The C++ Document Editor System is a modular, extensible text and media editor implemented using Object-Oriented Design (OOD) principles.
It demonstrates High-Level Design (HLD) and Low-Level Design (LLD) concepts along with real-world application of design patterns to ensure scalability, maintainability, and clarity.
The system supports:
- Text elements
- Image elements
- Line breaks and tab spaces
- Rendering and saving documents to persistent storage (file or database)
The High-Level Design (HLD) of the C++ Document Editor System describes the system’s major components, data flow, and architectural decisions.
The system enables real-time collaborative document editing using Cassandra, WebSockets, and event-driven services for high scalability and low latency.
| Type | Requirement |
|---|---|
| Core | Single-user CRUD (Create, Read, Update, Delete) operations. |
| Multi-user real-time collaborative editing. | |
| Live updates via WebSockets. | |
| Out of Scope | Authentication, document versioning, sharing/permissions, offline access. |
| Requirement | Target |
|---|---|
| High Availability | 99.9% uptime using distributed services. |
| Low Latency | Sub-200 ms update propagation. |
| Consistency | Eventual consistency across replicas and clients. |
| Scalability | 1M DAU, 5× peak traffic support. |
| Concurrency | Up to 100 concurrent editors per document. |
| Component | Description |
|---|---|
| Client Application | Web or desktop interface where users edit documents in real time. |
| WebSocket Gateway | Manages persistent bidirectional connections; receives edits and broadcasts updates. |
| Message Queue (Kafka / Redis Streams) | Decouples edit ingestion from persistence; ensures durability and async processing. |
| Document Service | Consumes operations, validates edits, applies conflict resolution (OT or LWW), and persists data. |
| Cassandra Database | Stores document content and metadata in a distributed, fault-tolerant cluster. |
| Object Storage (e.g., S3 / MinIO) | Stores large binary assets such as images. |
| Cache Layer (Redis / Memcached) | Speeds up frequent reads and reduces Cassandra load. |
For real-time collaboration, WebSocket is chosen as the synchronization protocol.
| Protocol | Suitability | Notes |
|---|---|---|
| HTTP Polling | Not suitable | Causes high latency and server overhead due to constant polling. |
| Server-Sent Events (SSE) | Partially suitable | Supports one-way communication (server → client) but not ideal for bidirectional edits. |
| WebSocket | Best choice | Enables full-duplex communication, allowing instant edit synchronization across users. |
A dedicated WebSocket Service handles all real-time connections.
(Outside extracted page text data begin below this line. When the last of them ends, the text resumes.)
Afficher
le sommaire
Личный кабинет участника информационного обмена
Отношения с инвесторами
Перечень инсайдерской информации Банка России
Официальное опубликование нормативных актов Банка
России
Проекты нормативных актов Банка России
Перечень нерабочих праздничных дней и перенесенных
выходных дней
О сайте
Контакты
It operates independently from the Document Service to keep the core system stateless and scalable.
A Message Queue (Kafka / Redis Streams) sits between these two services to decouple ingestion from persistence, ensuring durability and resilience.
-
Client → WebSocket Service:
The client sends an edit operation (insert, delete, update) over the WebSocket connection.
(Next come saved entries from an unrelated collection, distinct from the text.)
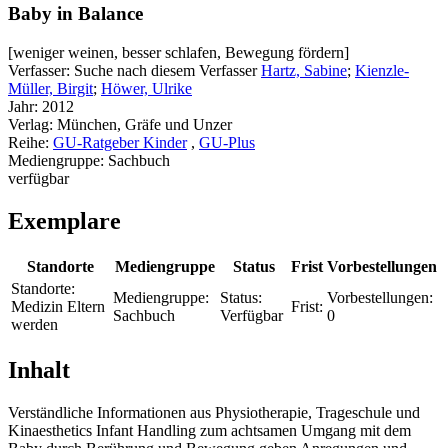
Baby in Balance
[weniger weinen, besser schlafen, Bewegung fördern]
Verfasser:
Suche nach diesem Verfasser
Hartz, Sabine
;
Kienzle-
Müller, Birgit
;
Höwer, Ulrike
Jahr:
2012
Verlag:
München, Gräfe und Unzer
Reihe:
GU-Ratgeber Kinder
,
GU-Plus
Mediengruppe:
Sachbuch
verfügbar
Exemplare
Standorte
Mediengruppe
Status
Frist
Vorbestellungen
Standorte:
Mediengruppe:
Status:
Vorbestellungen:
Medizin Eltern
Frist:
Sachbuch
Verfügbar
0
werden
Inhalt
Verständliche Informationen aus Physiotherapie, Trageschule und
Kinaesthetics Infant Handling zum achtsamen Umgang mit dem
Only the delta (change) is sent — not the entire document — to save bandwidth. -
WebSocket → Message Queue:
The WebSocket service publishes the operation into a message queue for asynchronous processing. -
Message Queue → Document Service:
The Document Service consumes the message, applies validation and conflict resolution logic, and persists the change. -
Document Service → WebSocket:
Once the operation is saved, the Document Service pushes the confirmed update (or merged result) back to the WebSocket layer. -
WebSocket → All Clients:
The WebSocket Service broadcasts the update to all connected clients of that document, maintaining real-time consistency.
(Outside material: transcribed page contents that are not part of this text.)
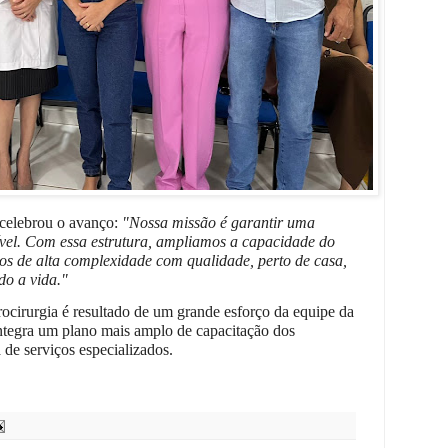
celebrou o avanço:
"Nossa missão é garantir uma
sível. Com essa estrutura, ampliamos a capacidade do
os de alta complexidade com qualidade, perto de casa,
do a vida."
ocirurgia é resultado de um grande esforço da equipe da
integra um plano mais amplo de capacitação dos
a de serviços especializados.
Each operation is timestamped.
If multiple edits conflict, the one with the most recent timestamp prevails.
Pros:
- Simple and fast to implement
- Low overhead
Cons:
- Risk of overwriting concurrent user changes
Used for advanced real-time editing (like Google Docs).
Instead of discarding edits, OT transforms conflicting operations so that all user intents are preserved.
Example:
- User A inserts
" beautiful"at position 6. - User B inserts
" amazing"at position 6. - OT shifts B’s edit to position 16, resulting in →
"Hello beautiful amazing World"
Pros:
- Preserves all user intents
- Ensures consistency across all clients
Cons:
- More complex to implement
- Can become computationally expensive with many concurrent edits
- User Edit: The client sends an edit operation (e.g., insert/delete text) through WebSocket.
- WebSocket Gateway: Forwards the edit into a message queue for async processing.
- Document Service:
- Reads the edit from the queue.
- Validates and merges it using Operational Transformation (OT) or Last-Write-Wins (LWW).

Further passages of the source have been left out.